● **Data to process**:
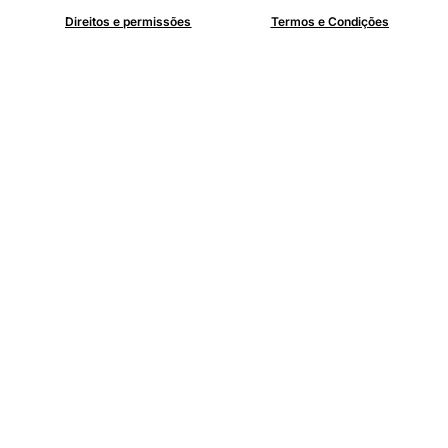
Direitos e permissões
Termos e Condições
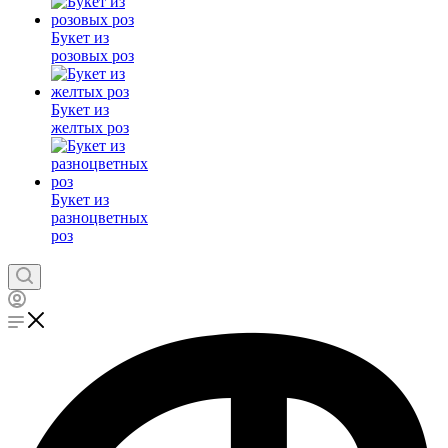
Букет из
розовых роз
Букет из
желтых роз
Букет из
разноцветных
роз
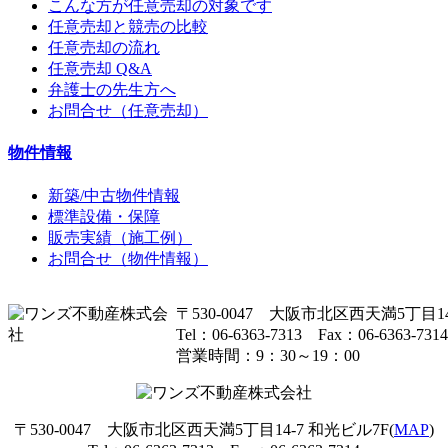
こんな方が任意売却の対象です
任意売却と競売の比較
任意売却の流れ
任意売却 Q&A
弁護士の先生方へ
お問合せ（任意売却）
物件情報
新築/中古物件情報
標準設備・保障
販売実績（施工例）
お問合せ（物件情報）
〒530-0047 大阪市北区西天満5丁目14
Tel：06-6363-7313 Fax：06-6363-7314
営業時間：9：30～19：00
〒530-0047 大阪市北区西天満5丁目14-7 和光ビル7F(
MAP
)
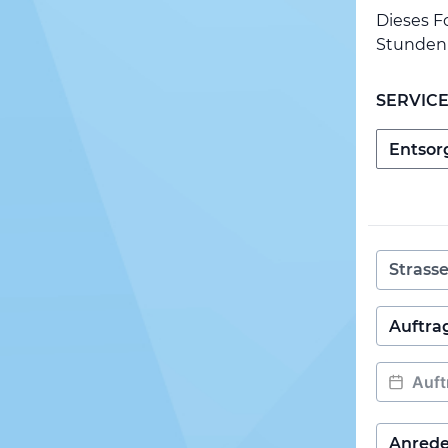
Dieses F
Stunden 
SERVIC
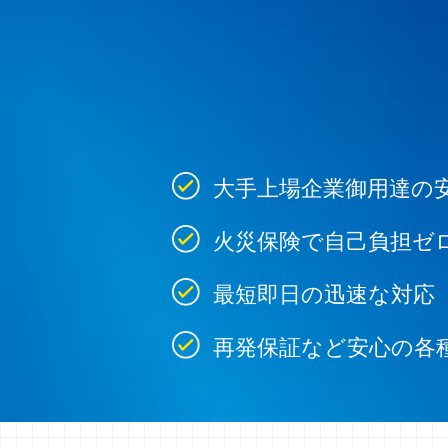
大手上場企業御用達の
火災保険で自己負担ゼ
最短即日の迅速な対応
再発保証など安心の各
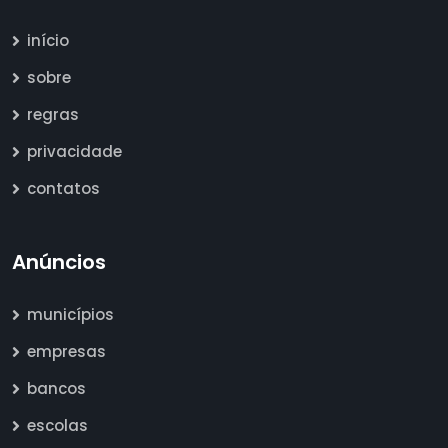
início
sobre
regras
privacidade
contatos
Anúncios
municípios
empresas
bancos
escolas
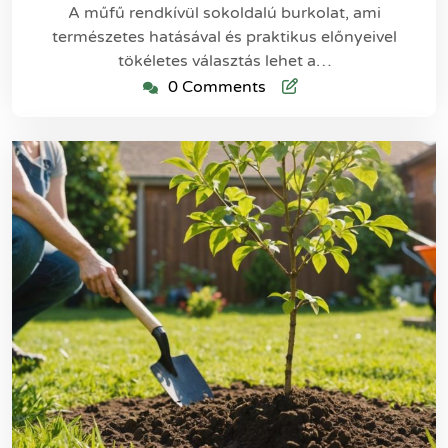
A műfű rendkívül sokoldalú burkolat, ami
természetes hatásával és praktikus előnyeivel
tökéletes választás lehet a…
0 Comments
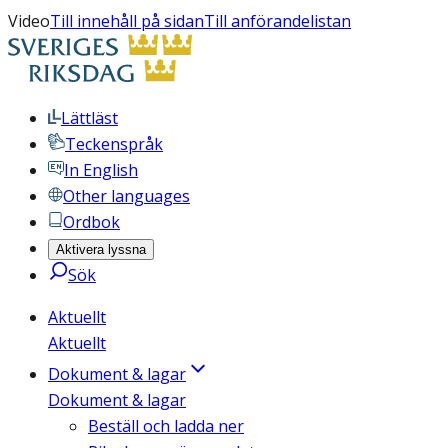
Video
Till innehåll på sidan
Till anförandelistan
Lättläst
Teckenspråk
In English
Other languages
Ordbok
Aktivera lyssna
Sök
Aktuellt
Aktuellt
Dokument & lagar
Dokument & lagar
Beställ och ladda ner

● **Task objective**: Only the text of the records above is to be reproduced, exactly as given; the pictures are dropped.

● **Result for this exercise**:
Direitos e permissões
Termos e Condições
Букет из
розовых роз
Букет из
желтых роз
Букет из
разноцветных
роз
こんな方が任意売却の対象です
任意売却と競売の比較
任意売却の流れ
任意売却 Q&A
弁護士の先生方へ
お問合せ（任意売却）
物件情報
新築/中古物件情報
標準設備・保障
販売実績（施工例）
お問合せ（物件情報）
〒530-0047 大阪市北区西天満5丁目14
Tel：06-6363-7313 Fax：06-6363-7314
営業時間：9：30～19：00
〒530-0047 大阪市北区西天満5丁目14-7 和光ビル7F(
MAP
)
Dieses F
Stunden 
SERVIC
大手上場企業御用達の
火災保険で自己負担ゼ
最短即日の迅速な対応
再発保証など安心の各
início
sobre
regras
privacidade
contatos
Anúncios
municípios
empresas
bancos
escolas
A műfű rendkívül sokoldalú burkolat, ami
természetes hatásával és praktikus előnyeivel
tökéletes választás lehet a…
0 Comments
Video
Till innehåll på sidan
Till anförandelistan
Lättläst
Teckenspråk
In English
Other languages
Ordbok
Aktivera lyssna
Sök
Aktuellt
Aktuellt
Dokument & lagar
Dokument & lagar
Beställ och ladda ner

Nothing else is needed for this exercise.